Со стороны казалось, что он умер, но Нола видела, как в его рассеченной груди медленно расширяются и опадают синеватые легкие.
О боги…
Невозможно было понять, каким чудом барон Сайлас еще жив. Из его раны уже вытекло столько крови, что на мостовой багровела огромная глубокая лужа.
– Так, надо быстренько снять его оттуда, – заявил Фельгор.
– Само собой, баларин, – вздохнул Перн. – Вот только как это сделать?
Нола огляделась. Улицу усеивали расколотые камни, обломки черепицы и бревна, разбитые в щепу, – остатки катапульты, которую дракониха сбросила с крепостной стены. Повсюду лежали трупы и валялись покореженные куски металла.
И обрывки веревок и канатов.
Нола подняла с земли веревку, в которой запутался труп Змиеруба, разорванного драконихой пополам, и спросила:
– Кто умеет вязать удавки?
Все умолкли.
– Я, – внезапно сказала Гриттель.
– Ты? Откуда?
– Меня Трокци научил.
– Ладно, тогда за работу, – сказала Нола, подавив невольный всхлип. – Сделай-ка нам четыре удавки, и покрепче.
Спустя двадцать минут Гриттель приготовила удавки, две из которых удалось накинуть Бершаду на запястья. С лодыжками было сложнее.
– Сайлас, приподнимись-ка, подставь ногу! – крикнул Фельгор.
– Сейчас попробую, – слабым голосом отозвался он.
Нола понимала, что Бершада нужно снять с крепостной стены как можно скорее, пока он снова не потерял сознание.
– Барон Сайлас! Прошу тебя, еще один разочек, самый последний! – взмолилась она. – Мы сейчас все сделаем.
Он с неимоверным усилием сдвинул правую ногу, чтобы Нола могла обвить ее веревкой.
Меткий бросок – и удавка захлестнула лодыжку Бершада. Нола подергала веревку, затягивая петлю потуже.
– Ура! – воскликнул Фельгор. – Хвала Этерните!
– Твоя богиня времени тут ни при чем, – возразил Перн.
– Я могу и твоих лесных божков возблагодарить, мне не жалко. – Фельгор задумчиво прищурился. – Ну что, обойдемся тремя удавками или как?
– Если честно, я уже устал, – вздохнул Перн.
– Ладно, давайте-ка сдернем его оттуда.
Фельгор, Перн и Нола взялись за свободные концы удавок.
– Гриттель, закрой глаза и зажми уши, – сказала Нола.
Сестренка упрямо помотала головой:
– На кухне барона Куспара было куда страшнее.
У Нолы защемило сердце.
– Ладно. Только отойди в сторону, чтобы кровью не забрызгало.
Втроем они подволокли барона Сайласа, вопящего от боли, к оперению катапультной стрелы, а потом дело застопорилось.
Хвостовое оперение стрелы представляло собой четыре примотанных к древку широченных кольца, сплетенные из толстой колючей проволоки. Сайласа с неимоверными усилиями протащили через первое кольцо. Драконьер жутко завывал от невыносимой боли, а проволочные витки покрылись склизкими обрывками синеватой легочной ткани.

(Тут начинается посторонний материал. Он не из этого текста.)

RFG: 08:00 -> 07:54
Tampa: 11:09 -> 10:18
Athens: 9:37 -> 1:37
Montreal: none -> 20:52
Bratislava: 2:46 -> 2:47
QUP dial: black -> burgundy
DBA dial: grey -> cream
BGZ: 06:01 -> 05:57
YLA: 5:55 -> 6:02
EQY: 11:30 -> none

Невозможно было представить себе, что он выживет после таких мучений, к тому же на плечах барона Сайласа внезапно проросли плети лиан и клубки корневищ.

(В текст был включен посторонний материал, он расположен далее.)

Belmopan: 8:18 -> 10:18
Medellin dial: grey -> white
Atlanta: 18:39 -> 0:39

– А вот это уже хреново… – Фельгор со вздохом отшвырнул удавку и крикнул: – Эй, остановитесь! Немедленно.
– В чем дело? – спросил Перн.
– Долго объяснять. – Фельгор закусил губу и встревоженно произнес: – Уходите-ка отсюда, и побыстрее.
– Почему? Что происходит?
– Он… в общем, он сейчас превратится в дерево. Ну, вроде того. Так что вам лучше уносить ноги.
– В дерево? Это как?
На крышу особняка рядом с крепостной стеной опустилась дракониха и жутко взревела, заглушая объяснения Фельгора. От страха у Нолы засосало под ложечкой. Все дружно спрятались за угол. Немного погодя Нола не выдержала и осторожно выглянула из-за стены.

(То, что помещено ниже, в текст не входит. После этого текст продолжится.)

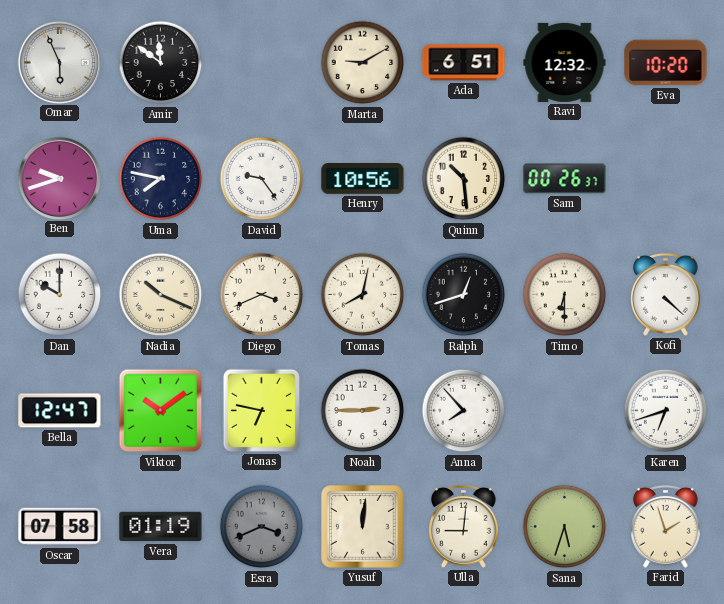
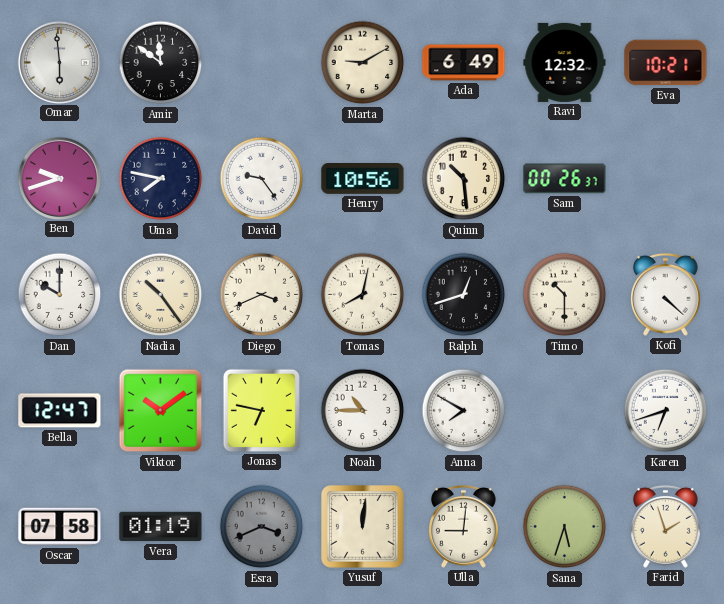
Omar: 5:56 -> 5:59
Ada: 6:51 -> 6:49
Eva: 10:20 -> 10:21
Nadia: 10:19 -> 10:24
Timo: 6:30 -> 10:30
Noah: 2:45 -> 10:45
Anna: 7:53 -> 7:50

Дракониха ткнула мордой в руку Сайласа, будто утешала его, хотя и не собиралась помочь. Барон Сайлас то впадал в беспамятство, то приходил в себя; в какой-то миг он умоляюще посмотрел на дракониху и ласково потрепал ее по голове.
– Нет-нет, рано еще, – прошептал он. – Прошу тебя, дай мне закончить…
Дракониха отшатнулась и испытующе уставилась на него. Ее взгляд был осмысленным – совершенно не драконьим, да и вообще не звериным.
Она наклонилась, сжала древко зубами, выдрала стрелу из стены и опустила барона Сайласа на мостовую с нежностью кошки, переносящей новорожденного котенка. Лианы, проросшие из спины Сайласа, медленно расползались по улице.